Mais, encore une fois, je ne crois pas que ce vote, même s'il met Mélenchon en candidat du Front de Gauche, soit une victoire pour la direction. Ou alors une victoire à la Pyrrhus !


Comme le disent beaucoup de camarades, avec moins de 60 % des votes et 28 fédérations où ils sont minoritaires, les partisans de la mutation-dilution se trouvent face à une victoire compliquée.
Ils savent bien que les 59 % de votants en faveur de Mélenchon ne sont pas acquis à l'idée d'une disparition du PCF mais que, par contre, les 40 % qui ont choisi Chassaigne ou Dang-Tran ont
clairement marqué leur attachement au PCF.


C'est une parti d'échec ! Certes, j'aurais préféré ne pas perdre le pion "présidentielles" mais sa perte nous laisse néanmoins dans une position de force face à la direction : recul de sa part
face aux délégués lors de la Conférence de début juin, notamment sur le bulletin, puis renforcement du vote "identitaire" communiste face à Mélenchon malgré la pression de la direction, de
l'Huma, malgré la désinformation et les possibles bourrages d'urnes dans certaines fédérations,...


La partie est loin d'être terminée. La direction a dû beaucoup se découvrir pour placer son candidat social-démocrate dans le jeu communiste. Mais l'ambition dévorante de Mélenchon et de ses
afidès dans les départements risque de transformer Mélenchon en boulet pour la direction du PCF.


Beaucoup de communistes se sont rendus compte ces dernières semaines de la situation délicate que nous traversons et du danger que court le Parti communiste. Ces 40 %, c'est l'élément d'optimisme
sur lequel nous devons continuer de rassembler, de manière positive pour mettre en échec la stratégie de notre direction.


Au final ils partiront comme la clique des rénovateurs, en laissant derrière eux le gros du trésor de guerre du PCF aux vrais communistes.

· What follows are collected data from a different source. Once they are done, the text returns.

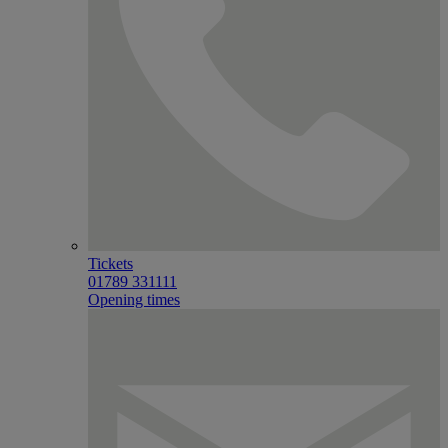
Tickets
01789 331111
Opening times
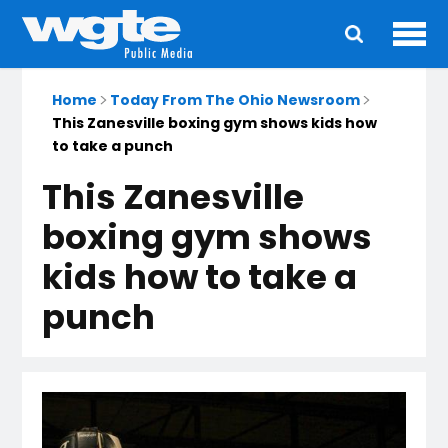
Ope
Main
navigation
Home
Today From The Ohio Newsroom
This Zanesville boxing gym shows kids how
to take a punch
This Zanesville
boxing gym shows
kids how to take a
punch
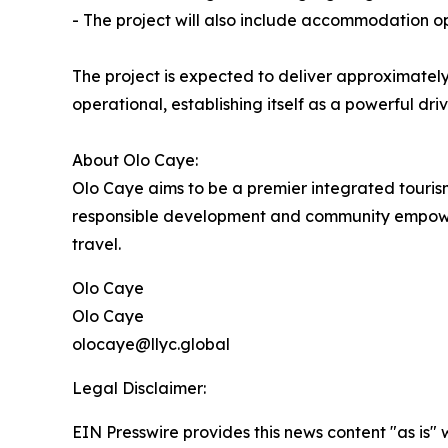
- The project will also include accommodation op
The project is expected to deliver approximatel
operational, establishing itself as a powerful d
About Olo Caye:
Olo Caye aims to be a premier integrated tourism 
responsible development and community empowerme
travel.
Olo Caye
Olo Caye
olocaye@llyc.global
Legal Disclaimer:
EIN Presswire provides this news content "as is" 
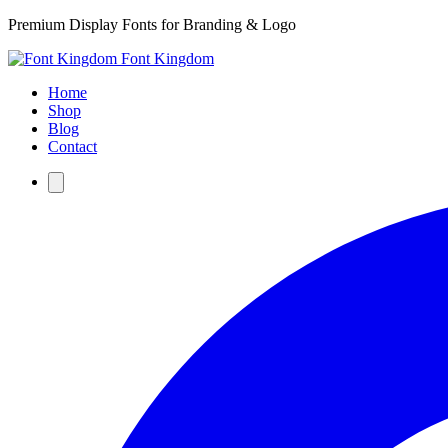
Premium Display Fonts for Branding & Logo
Font Kingdom
Home
Shop
Blog
Contact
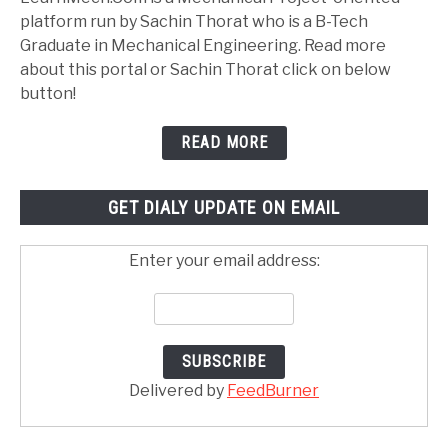
platform run by Sachin Thorat who is a B-Tech
Graduate in Mechanical Engineering. Read more
about this portal or Sachin Thorat click on below
button!
READ MORE
GET DIALY UPDATE ON EMAIL
Enter your email address:
Delivered by
FeedBurner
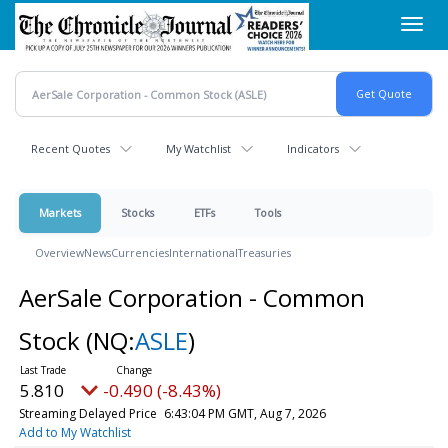
Skip
Toggl
to
navig
main
content
Recent Quotes
My Watchlist
Indicators
Markets
Stocks
ETFs
Tools
Overview
News
Currencies
International
Treasuries
AerSale Corporation - Common
Stock
(NQ:
ASLE
)
5.810
-0.490 (-8.43%)
Streaming Delayed Price
6:43:04 PM GMT, Aug 7, 2026
Add to My Watchlist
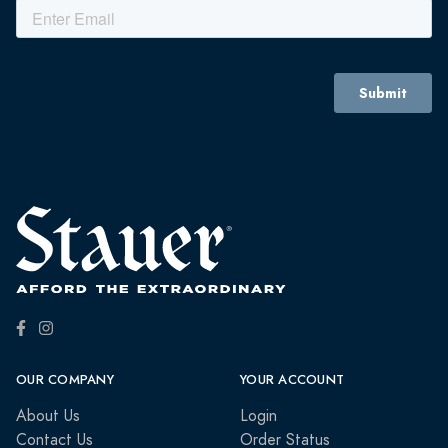
OUR COMPANY
YOUR ACCOUNT
About Us
Login
Contact Us
Order Status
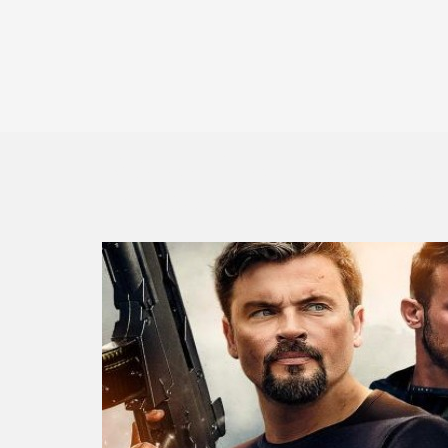
Mafia War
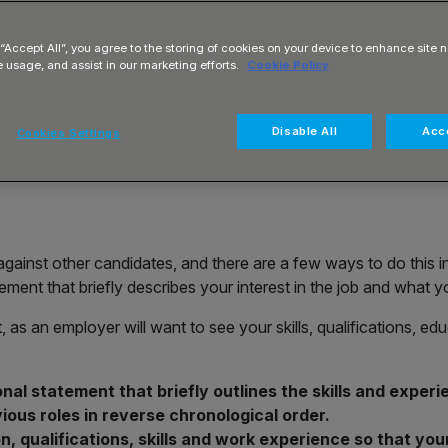
t for Office
 “Accept All”, you agree to the storing of cookies on your device to enhance site n
s on structure,
e usage, and assist in our marketing efforts.
Cookie Policy
Disable All
Acce
Cookies Settings
t against other candidates, and there are a few ways to do this in
ement that briefly describes your interest in the job and what yo
, as an employer will want to see your skills, qualifications, e
nal statement that briefly outlines the skills and experie
vious roles in reverse chronological order.
n, qualifications, skills and work experience so that yo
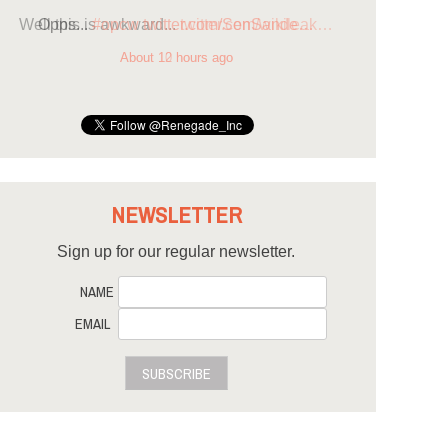
Opps...
#opcw
twitter.com/SenSande…
About 12 hours ago
NEWSLETTER
Sign up for our regular newsletter.
NAME
EMAIL
SUBSCRIBE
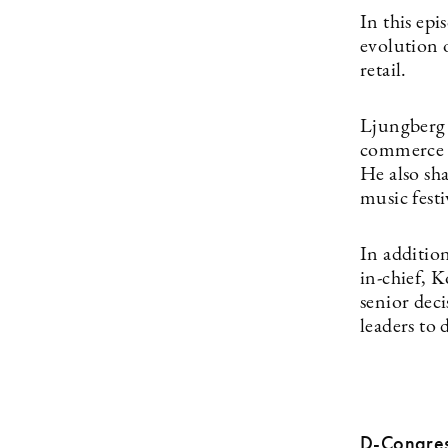
In this ep
evolution o
retail.
Ljungberg 
commerce a
He also sha
music festi
In additio
in-chief, 
senior dec
leaders to 
D-Congres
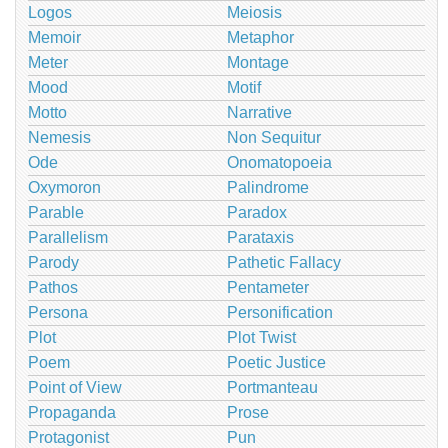
Logos
Meiosis
Memoir
Metaphor
Meter
Montage
Mood
Motif
Motto
Narrative
Nemesis
Non Sequitur
Ode
Onomatopoeia
Oxymoron
Palindrome
Parable
Paradox
Parallelism
Parataxis
Parody
Pathetic Fallacy
Pathos
Pentameter
Persona
Personification
Plot
Plot Twist
Poem
Poetic Justice
Point of View
Portmanteau
Propaganda
Prose
Protagonist
Pun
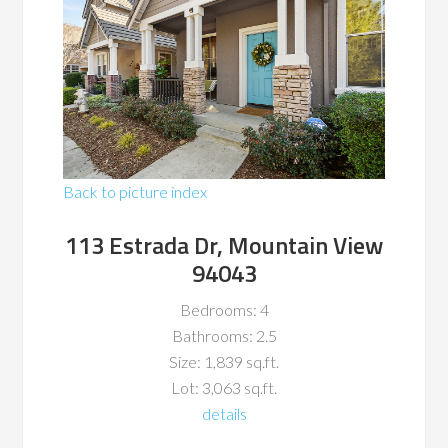
Back to picture index
113 Estrada Dr, Mountain View
94043
Bedrooms: 4
Bathrooms: 2.5
Size: 1,839 sq.ft.
Lot: 3,063 sq.ft.
details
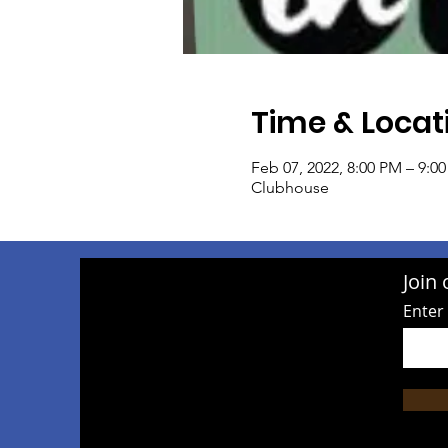
Time & Locat
Feb 07, 2022, 8:00 PM – 9:0
Clubhouse
Join 
Enter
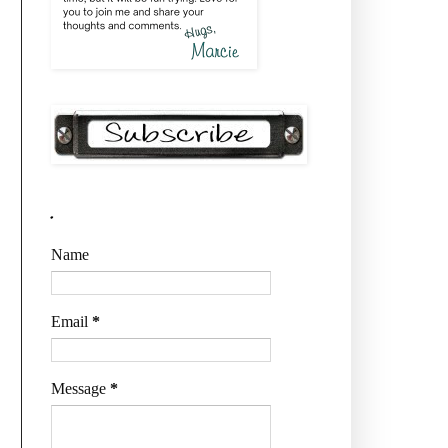
.
Name
Email
*
Message
*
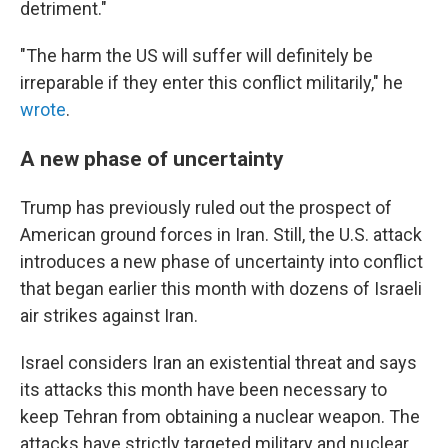
detriment."
"The harm the US will suffer will definitely be
irreparable if they enter this conflict militarily," he
wrote
.
A new phase of uncertainty
Trump has previously ruled out the prospect of
American ground forces in Iran. Still, the U.S. attack
introduces a new phase of uncertainty into conflict
that began earlier this month with dozens of Israeli
air strikes against Iran.
Israel considers Iran an existential threat and says
its attacks this month have been necessary to
keep Tehran from obtaining a nuclear weapon. The
attacks have strictly targeted military and nuclear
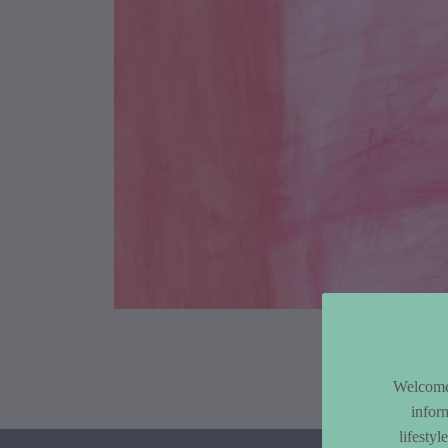
Article Co
Welcome 
infor
lifesty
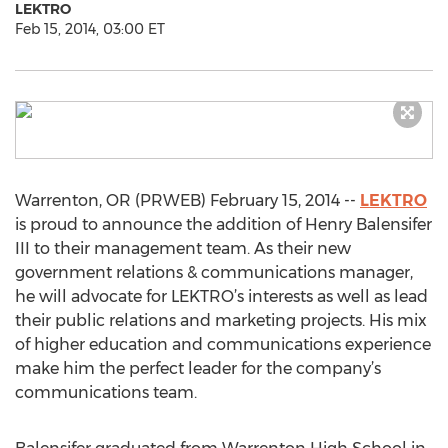
LEKTRO
Feb 15, 2014, 03:00 ET
Warrenton, OR (PRWEB) February 15, 2014 --
LEKTRO
is proud to announce the addition of Henry Balensifer
III to their management team. As their new
government relations & communications manager,
he will advocate for LEKTRO’s interests as well as lead
their public relations and marketing projects. His mix
of higher education and communications experience
make him the perfect leader for the company’s
communications team.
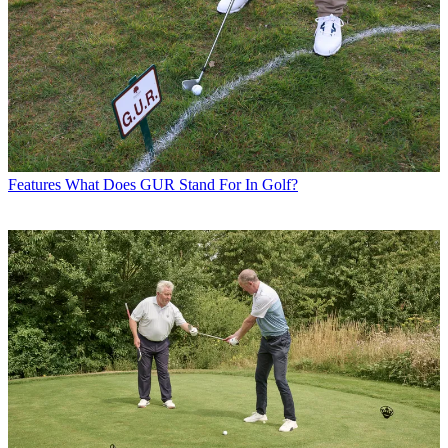
Features
What Does GUR Stand For In Golf?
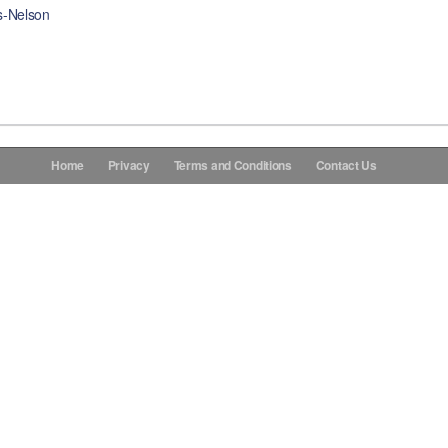
s-Nelson
Home
Privacy
Terms and Conditions
Contact Us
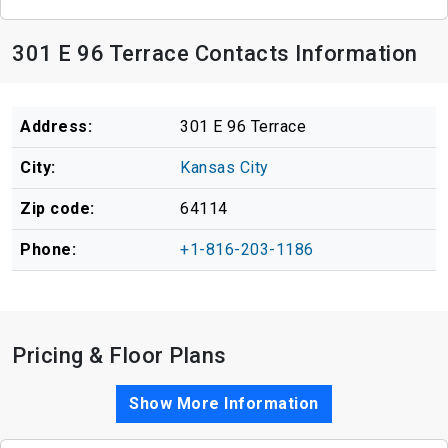
301 E 96 Terrace Contacts Information
Address:
301 E 96 Terrace
City:
Kansas City
Zip code:
64114
Phone:
+1-816-203-1186
Pricing & Floor Plans
Show More Information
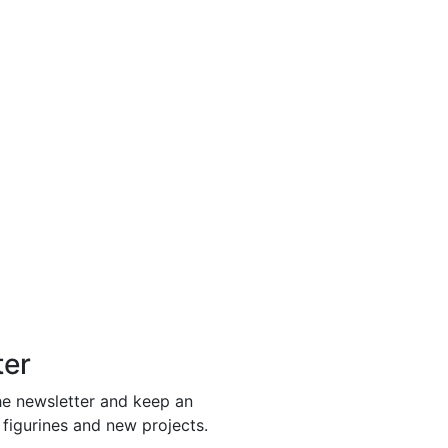
ter
he newsletter and keep an
 figurines and new projects.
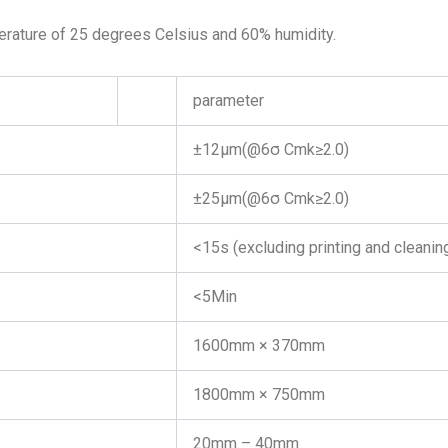
erature of 25 degrees Celsius and 60% humidity.
parameter
±12μm(@6σ Cmk≥2.0)
±25μm(@6σ Cmk≥2.0)
<15s (excluding printing and cleanin
<5Min
1600mm × 370mm
1800mm × 750mm
20mm – 40mm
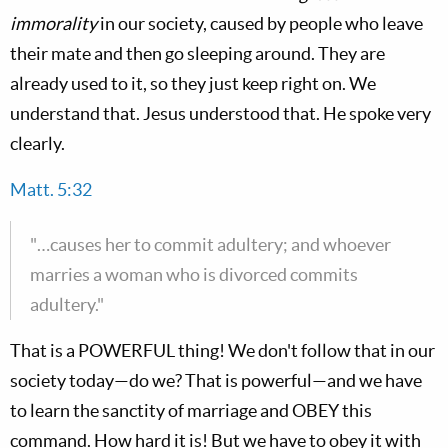
immorality
in our society, caused by people who leave
their mate and then go sleeping around. They are
already used to it, so they just keep right on. We
understand that. Jesus understood that. He spoke very
clearly.
Matt. 5:32
"…causes her to commit adultery; and whoever
marries a woman who is divorced commits
adultery."
That is a POWERFUL thing! We don't follow that in our
society today—do we? That is powerful—and we have
to learn the sanctity of marriage and OBEY this
command. How hard it is! But we have to obey it with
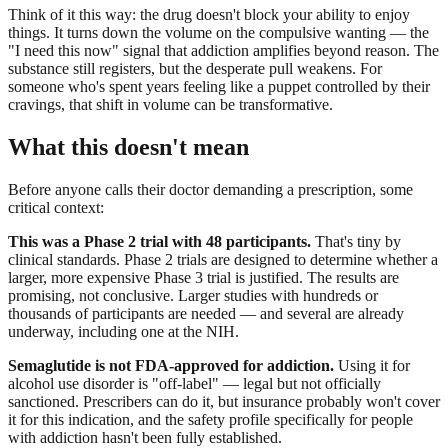
Think of it this way: the drug doesn't block your ability to enjoy
things. It turns down the volume on the compulsive wanting — the
"I need this now" signal that addiction amplifies beyond reason. The
substance still registers, but the desperate pull weakens. For
someone who's spent years feeling like a puppet controlled by their
cravings, that shift in volume can be transformative.
What this doesn't mean
Before anyone calls their doctor demanding a prescription, some
critical context:
This was a Phase 2 trial with 48 participants.
That's tiny by
clinical standards. Phase 2 trials are designed to determine whether a
larger, more expensive Phase 3 trial is justified. The results are
promising, not conclusive. Larger studies with hundreds or
thousands of participants are needed — and several are already
underway, including one at the NIH.
Semaglutide is not FDA-approved for addiction.
Using it for
alcohol use disorder is "off-label" — legal but not officially
sanctioned. Prescribers can do it, but insurance probably won't cover
it for this indication, and the safety profile specifically for people
with addiction hasn't been fully established.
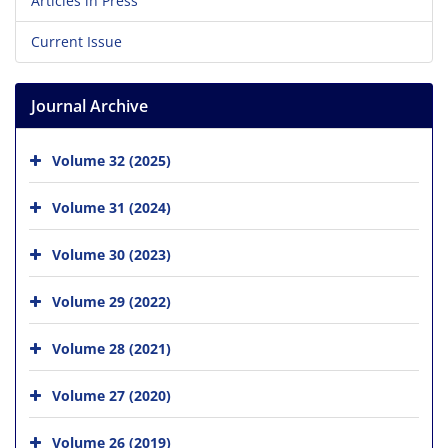
Articles in Press
Current Issue
Journal Archive
Volume 32 (2025)
Volume 31 (2024)
Volume 30 (2023)
Volume 29 (2022)
Volume 28 (2021)
Volume 27 (2020)
Volume 26 (2019)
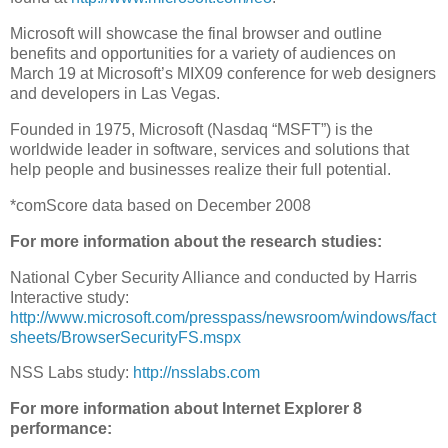
Microsoft will showcase the final browser and outline
benefits and opportunities for a variety of audiences on
March 19 at Microsoft’s MIX09 conference for web designers
and developers in Las Vegas.
Founded in 1975, Microsoft (Nasdaq “MSFT”) is the
worldwide leader in software, services and solutions that
help people and businesses realize their full potential.
*comScore data based on December 2008
For more information about the research studies:
National Cyber Security Alliance and conducted by Harris
Interactive study:
http://www.microsoft.com/presspass/newsroom/windows/fact
sheets/BrowserSecurityFS.mspx
NSS Labs study:
http://nsslabs.com
For more information about Internet Explorer 8
performance:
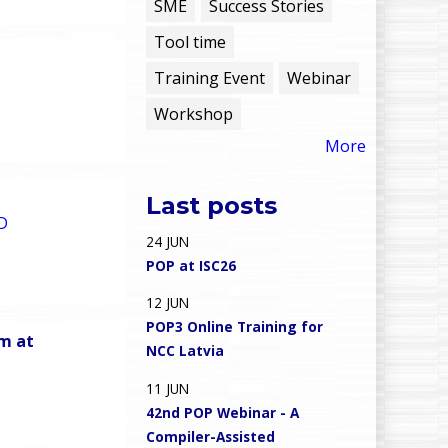
e
SME
Success Stories
Tool time
n
Training Event
Webinar
u
Workshop
More
Last posts
D
24
JUN
POP at ISC26
12
JUN
POP3 Online Training for
am at
NCC Latvia
11
JUN
42nd POP Webinar - A
Compiler-Assisted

C'est ça ou le chaos pour le combat communiste. Comme en Italie.



JMP 20/06/2011 21:55



Ben oui, on peut reprocher à Sam de voir le verre entièrement vide, mais mauvais coups après mauvais coups et la dérive sociétale au détriment du combat de classe, l'abandon du combat contre la
propriété privée des moyens de production, qui y a-t-il encore dans le verre du PCF ? Franchement ?


C'est l'avant-dernier acte de l'agonie du PCF.


Le dernier sera la dissolution pure et simple dans le Front de Gauche. A l'italienne.


Ce dernier acte va, amha, intervenir désormais très rapidement.
La machine à capter les voix à gauche du PS est dans une dynamique et fait que les apparatchiks qui ont des sièges n'ont absolument aucun intérêt à s'accrocher à l'étiquette communiste. Ils
auront tôt fait de suivre le chemin tracé par les élus "unitaires" passés à la FASE.


Et les camarades de la base laisseront faire car à l'intérieur, on ne peut pas saboter l'outil si l'on pense que l'outil est toujours valable.


Reconstruire un parti communiste communiste ( non ce n'est pas une erreur que je l'écrive deux fois) est évidemment la solution. Pour autant j'ai du mal à la voir venir, même à plus long terme,
et de toute façon on n'a pas le temps.


Le communisme est en ruine, par les erreurs passées, alors même qu'aujourd'hui, face à un pourrissement capitaliste indéniable et qui nous entraine dans l'abime, la guerre et toutes les atrocités
qui se ferotn contre les peuples, on n'en aurait jamais autant eu besoin.



Eric RUIZ 20/06/2011 18:41



Sam : on peut regarder le verre à moitié vide ou à moitié plein. Toi, sempiternellement, tu le vois complètement vide.